Il presidente venezuelano Nicolás Maduro (Ansa)
Molti analisti l’avevano presa come una delle solite “boutade”. Invece, il 24 maggio, quattro giorni dopo il controverso voto, nel discorso pronunciato durante il giuramento da presidente di fronte all’Assemblea costitutente, Nicolás Maduro diceva sul serio quando affermava di essere disposto a liberare «le persone detenute per violenza politica». Un’acrobazia linguistica per indicare gli oltre 350 tra militanti e dirigenti dell’opposizione, detenuti nelle carceri venezuelane dopo le proteste del febbraio 2014 e della scorsa estate. Ventiquattro ore dopo, sono stati rilasciati 22 reclusi dello Stato del Zulia.
Anche stavolta, la notizia era passata inosservata. Fino a ieri. Quando il ministro della Comunicazione, Jorge Rodríguez, ha ribadito l’annuncio del presidente. E confermato, per le ore succesive, la liberazione di altri prigionieri. Tra questi, alcune figure di rilievo, tra cui l’ex sindaco di San Cristóbal, Daniel Ceballos, l’ex generale Ángel Vivas e l’attivista Geraldine Chacón. I desi- gnati – trentanove – sono stati trasferiti dal penitenziario dei servizi segreti, El Helicoide, alla Casa Amarilla, sede del ministero degli Esteri, dove li attendevano la leader della Costituente, Delcy Rodríguez, e vari garanti: il nunzio Aldo Giordano, il procuratore Tarek William Saab, l’ex sfidante di Maduro, Javier Bertucci, i governatori dell’opposizione Laidy Gómez, Alfredo Díaz, Ramón Guevara e Antonio Barreto Sira, oltre a rappresentanti dei differenti partiti. Poi la liberazione. La prima di una serie, ha sottolineato Delcy Rodríguez: i prossimi scaglioni saranno imminenti.
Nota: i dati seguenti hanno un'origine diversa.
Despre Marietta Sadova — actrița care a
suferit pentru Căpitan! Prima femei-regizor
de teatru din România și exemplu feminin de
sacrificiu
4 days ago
Maduro ha definito le liberazioni «atti di buona volontà per promuovere la riconciliazione dei venezuelani ». In realtà è il risultato della doppia pressione prodotta dal crescente isolamento internazionale e dal buon esito del boicottaggio delle ultime elezioni da parte dell’opposizione. Il presidente cerca di corteggiare quest’ultima con le scarcerazioni di ieri. E di convincerla a riprendere il dialogo, interrotto per l’ennesima volta a febbraio dopo la convocazione unilaterale delle urne del governo. Al momento, la Mesa de unidad democrática (Mud) – che riunisce i gruppi anti-Maduro – ha escluso di tornare al tavolo. Una parte di quest’ultima, il “gruppo dei governatori” – di cui fanno parte Gómez, Díaz, Guevara e Barreto Sira – si sono detti, invece, disposti a una negoziazione alternativa su questioni sociali, economiche e politiche.
In particolare, sul dramma umanitario della nazione. La pre-condizione, però, era proprio il rilascio dei detenuti politici. Il passo del governo, dunque, potrebbe aprire uno spiraglio per uscire da un labirinto sempre più intricato.